[DATA IN THIS EXERCISE Boundary: Start]
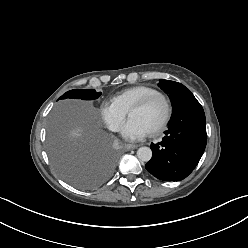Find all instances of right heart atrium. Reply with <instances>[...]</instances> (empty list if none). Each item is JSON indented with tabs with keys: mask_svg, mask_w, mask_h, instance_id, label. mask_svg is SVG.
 Masks as SVG:
<instances>
[{
	"mask_svg": "<svg viewBox=\"0 0 248 248\" xmlns=\"http://www.w3.org/2000/svg\"><path fill=\"white\" fill-rule=\"evenodd\" d=\"M100 115L105 123V125L111 130V131H119L121 128L127 112L124 111L119 105H117L112 100L110 101H104L100 105Z\"/></svg>",
	"mask_w": 248,
	"mask_h": 248,
	"instance_id": "right-heart-atrium-1",
	"label": "right heart atrium"
}]
</instances>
[DATA IN THIS EXERCISE Boundary: End]
- [ACTION ITEM]: Would you reproduce the records exactly as they stand, but without the pictures?

- [ANSWER TO THIS TASK]:
Find all instances of right heart atrium. Reply with <instances>[...]</instances> (empty list if none). Each item is JSON indented with tabs with keys: mask_svg, mask_w, mask_h, instance_id, label. mask_svg is SVG.
 Masks as SVG:
<instances>
[{
	"mask_svg": "<svg viewBox=\"0 0 248 248\" xmlns=\"http://www.w3.org/2000/svg\"><path fill=\"white\" fill-rule=\"evenodd\" d=\"M100 115L105 123V125L111 130V131H119L121 128L127 112L124 111L119 105H117L112 100L110 101H104L100 105Z\"/></svg>",
	"mask_w": 248,
	"mask_h": 248,
	"instance_id": "right-heart-atrium-1",
	"label": "right heart atrium"
}]
</instances>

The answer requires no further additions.